La classificazione commerciale è dettata da normativa UNI, per la quale le pietre naturali vengono distinte in quattro categorie: graniti, marmi, travertini e pietre.
In realtà, al giorno d’oggi, spesso i travertini vengono inseriti all’interno della categoria dei marmi.
Per granito si intende un lapideo naturale, compatto, lucidabile, da decorazione e da costruzione, costituito prevalentemente da minerali che presentano un grado di durezza tra 5 e 7 della scala di Mohs (scala empirica utilizzata per determinare la durezza dei minerali: da 1 a 2 si parla di minerali teneri rigabili mediante l’unghia, da 3 a 5 di minerali semiduri rigabili mediante una punta d’acciaio, da 6 a 10 di minerali duri non scalfibili nemmeno mediante punta d’acciaio). Di conseguenza a questa categoria appartengono sia rocce ignee intrusive quali Granito Rosa di Predazzo, Granito Bianco Montorfano (graniti), Sienite della Balma (sienite), Diorite di Traversella (granodiorite), Graniti Sardi Rosa Beta e Ghiandone Gallura (monzoniti), Granito dell’Adamello (tonalite), Diorite di Vico (diorite) sia rocce ignee effusive quali Porfidi Trentini e dell’Alto Adige (ignimbriti riolitiche) che rocce metamorfiche quali Beole e Serizzi (gneiss).

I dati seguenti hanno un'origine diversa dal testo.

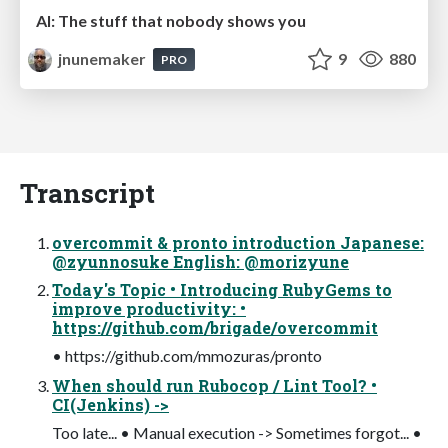
AI: The stuff that nobody shows you
jnunemaker
9
880
PRO
Transcript
overcommit & pronto introduction Japanese:
@zyunnosuke English: @morizyune
Today's Topic • Introducing RubyGems to
improve productivity: •
https://github.com/brigade/overcommit
• https://github.com/mmozuras/pronto
When should run Rubocop / Lint Tool? •
CI(Jenkins) ->
Too late... • Manual execution -> Sometimes forgot... •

Per marmo si intende un lapideo naturale, compatto, lucidabile, da decorazione e da costruzione, costituito da minerali che presentano un grado di durezza tra 3 e 4 della scala di Mohs. A questa categoria, dunque, appartengono sia rocce metamorfiche quali Marmi Apuani, Marmi di Lasa, Marmi di Crevola d’Ossola (marmi), Serpentiniti della Val Malenco (serpentiniti) che sedimentarie carbonatiche quali Marmi Botticino, Marmi di Verona, Breccia Pernice, Marmi di Sicilia.

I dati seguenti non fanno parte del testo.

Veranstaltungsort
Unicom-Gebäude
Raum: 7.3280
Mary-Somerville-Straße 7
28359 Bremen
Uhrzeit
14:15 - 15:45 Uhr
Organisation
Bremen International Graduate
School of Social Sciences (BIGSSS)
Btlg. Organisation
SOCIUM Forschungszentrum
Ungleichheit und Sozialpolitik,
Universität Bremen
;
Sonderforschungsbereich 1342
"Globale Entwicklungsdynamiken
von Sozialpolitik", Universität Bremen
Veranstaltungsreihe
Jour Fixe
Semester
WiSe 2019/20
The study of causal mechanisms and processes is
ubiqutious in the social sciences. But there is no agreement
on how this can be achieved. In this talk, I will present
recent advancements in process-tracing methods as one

Per travertino si intende una roccia sedimentaria calcarea di deposito chimico con caratteristica struttura vacuolare, da decorazione e da costruzione. Alcune varietà sono lucidabili. Ne sono esempi i Travertini Romani, Toscani e Ascolani.

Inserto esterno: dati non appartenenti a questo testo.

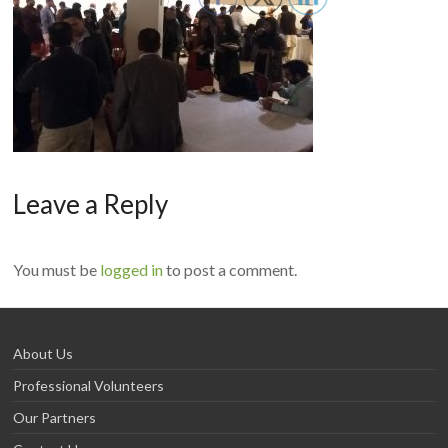
Leave a Reply
You must be
logged in
to post a comment.
About Us
Professional Volunteers
Our Partners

Per pietra si intende un lapideo naturale da costruzione e da decorazione, di norma non lucidabile, estratto, lavorato e impiegato in maniera diversa rispetto a marmi e graniti. Le rocce di questa categoria si distinguono in:
a) rocce tenere e/o poco compatte, delle quali fanno parte sia rocce effusive quali Peperini (ignimbriti quarzo-latitiche) che sedimentarie quali Pietra Piasentina (arenaria calcarea), Pietra di Vicenza (calcare organogeno) e Pietra Leccese (calcare argilloso);
b) rocce dure e/o compatte, delle quali fanno parte sia rocce vulcaniche quali Basaltina (trachite a leucite), Basalto dell’Etna (basalto) e Trachite dei Colli Euganei (trachite), sia rocce sedimentarie quali Arenaria della Lunigiana, Pietra di Bedonia e Pietra Serena (arenarie), che rocce metamorfiche quali Pietra di Luserna (gneiss), Ardesia e Bargiolina (quarzite).